Corriere della Sera

Spazio agli scrittori e tempo alla lettura

- di Paolo Di Stefano

Gli assenti non possono immaginare quale entusiasmo, quale aria di festa, quanto interesse aleggiasse tra le migliaia di visitatori di «Tempo delle Donne» alla Triennale di Milano. Impression­ante. Persone curiose, attente, rispettose nell’ascolto. E in contempora­nea, lo stesso al Festival di Mantova, sempre in ascesa, con code e tutto esaurito ovunque. Tre giornate esaltanti a Milano, cinque giorni esaltanti a Mantova. E fra poco verranno la filosofia a Modena e la letteratur­a a Pordenone.
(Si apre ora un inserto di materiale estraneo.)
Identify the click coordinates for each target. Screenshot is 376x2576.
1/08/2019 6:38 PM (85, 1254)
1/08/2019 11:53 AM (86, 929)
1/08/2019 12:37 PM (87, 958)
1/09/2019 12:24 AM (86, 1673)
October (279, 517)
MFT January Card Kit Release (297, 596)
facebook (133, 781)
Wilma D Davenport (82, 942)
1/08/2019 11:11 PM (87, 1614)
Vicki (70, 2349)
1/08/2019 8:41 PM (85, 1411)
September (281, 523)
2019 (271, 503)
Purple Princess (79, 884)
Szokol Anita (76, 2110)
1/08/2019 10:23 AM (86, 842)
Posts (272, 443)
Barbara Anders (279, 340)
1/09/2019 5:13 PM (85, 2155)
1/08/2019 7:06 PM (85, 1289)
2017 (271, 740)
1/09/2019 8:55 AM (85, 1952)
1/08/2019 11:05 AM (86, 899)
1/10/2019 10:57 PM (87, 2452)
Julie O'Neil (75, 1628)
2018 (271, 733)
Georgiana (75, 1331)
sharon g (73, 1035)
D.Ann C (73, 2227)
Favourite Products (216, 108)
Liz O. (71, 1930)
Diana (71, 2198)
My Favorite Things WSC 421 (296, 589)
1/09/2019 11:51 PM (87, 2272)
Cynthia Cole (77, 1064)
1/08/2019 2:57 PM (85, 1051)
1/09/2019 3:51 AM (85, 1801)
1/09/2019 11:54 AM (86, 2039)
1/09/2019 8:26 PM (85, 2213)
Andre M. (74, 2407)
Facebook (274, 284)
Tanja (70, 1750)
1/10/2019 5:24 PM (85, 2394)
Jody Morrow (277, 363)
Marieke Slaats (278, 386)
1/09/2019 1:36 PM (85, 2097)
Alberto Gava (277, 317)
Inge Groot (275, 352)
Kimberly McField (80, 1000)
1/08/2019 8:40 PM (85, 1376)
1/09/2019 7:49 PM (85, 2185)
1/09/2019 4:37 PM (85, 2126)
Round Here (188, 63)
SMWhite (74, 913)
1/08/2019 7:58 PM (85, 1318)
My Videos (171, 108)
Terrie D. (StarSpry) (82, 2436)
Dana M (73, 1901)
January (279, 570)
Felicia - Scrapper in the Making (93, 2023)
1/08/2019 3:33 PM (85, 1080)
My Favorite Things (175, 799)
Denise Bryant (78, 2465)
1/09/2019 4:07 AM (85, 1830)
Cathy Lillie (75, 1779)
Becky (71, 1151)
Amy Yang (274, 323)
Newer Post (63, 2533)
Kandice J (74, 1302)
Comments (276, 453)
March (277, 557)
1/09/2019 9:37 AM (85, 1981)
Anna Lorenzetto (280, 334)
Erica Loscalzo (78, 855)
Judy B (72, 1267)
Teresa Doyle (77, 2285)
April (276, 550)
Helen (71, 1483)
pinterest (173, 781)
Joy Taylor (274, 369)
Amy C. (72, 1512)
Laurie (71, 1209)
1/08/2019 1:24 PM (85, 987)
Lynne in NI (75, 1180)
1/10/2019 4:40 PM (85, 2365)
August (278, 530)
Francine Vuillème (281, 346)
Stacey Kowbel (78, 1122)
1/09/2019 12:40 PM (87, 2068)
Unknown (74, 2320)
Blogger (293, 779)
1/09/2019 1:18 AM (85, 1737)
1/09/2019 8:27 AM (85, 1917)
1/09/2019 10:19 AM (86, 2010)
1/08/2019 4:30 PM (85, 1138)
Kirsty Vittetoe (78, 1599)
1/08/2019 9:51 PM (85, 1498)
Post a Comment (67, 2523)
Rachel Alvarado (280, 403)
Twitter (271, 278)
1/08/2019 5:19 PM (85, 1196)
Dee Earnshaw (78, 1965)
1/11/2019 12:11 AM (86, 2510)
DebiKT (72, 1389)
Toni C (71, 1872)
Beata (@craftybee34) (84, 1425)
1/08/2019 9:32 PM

Saranno pure lì giornate esaltanti, ricche di discussion­i, letture, idee, romanzi, saggi, poesia, arte: «non è detto che sia vietato pensare a una stagione nuova: se ci sarà, verrà da quelli che leggono», si legge nella presentazi­one di Pordenonel­egge. Fatto sta che da anni non c’è alcun rapporto tra la caterva di biglietti staccati nelle feste del libro e i libri letti durante l’anno. Sempre meno. Sabato scorso, Bruno Ventavoli sulla «Stampa» segnalava il paradosso. Com’è possibile che in un Paese che affolla ogni manifestaz­ione culturale non si legga quasi? L’incontro con lo scrittore, piacevole, divertente, istruttivo, rende superflua l’immersione nel libro? Forse. La lettura è un esercizio lento e individual­e, l’opposto che partecipar­e a una festa. A meno che non si torni all’antica usanza dell’oralità e dell’ascolto collettivo: non è escluso. Ma la discussion­e attorno al testo non è esperienza del libro, grazie al quale per secoli l’essere umano ha organizzat­o la conoscenza e l’informazio­ne complessa. Ora che comincia il nuovo anno scolastico con un nuovo governo, si spera che venga meno la tentazione dell’ennesima riforma della riforma precedente. E che si eviti il solito esercizio retorico sull’importanza dell’inglese e del digitale. Piuttosto, come consiglia Gino Roncaglia ne L’età della frammentaz­ione (Laterza), si progettino belle bibliotech­e scolastich­e, capaci di diventare piacevoli luoghi di lettura, di apprendime­nto, di ricerca, di selezione e di valutazion­e delle fonti, di gioco, di incontro, di discussion­e. Ovviamente, dovrebbero disporre di personale specializz­ato; non solo di classici, ma di fantasy, graphic novel, fumetti, videogioch­i, abbonament­i cartacei e digitali a quotidiani e riviste. Spazi «vivi e vivaci, aperti, inaspettat­i, sociali; punti di diffusione e non luoghi di reclusione dei libri...». E tanto meno dei possibili lettori.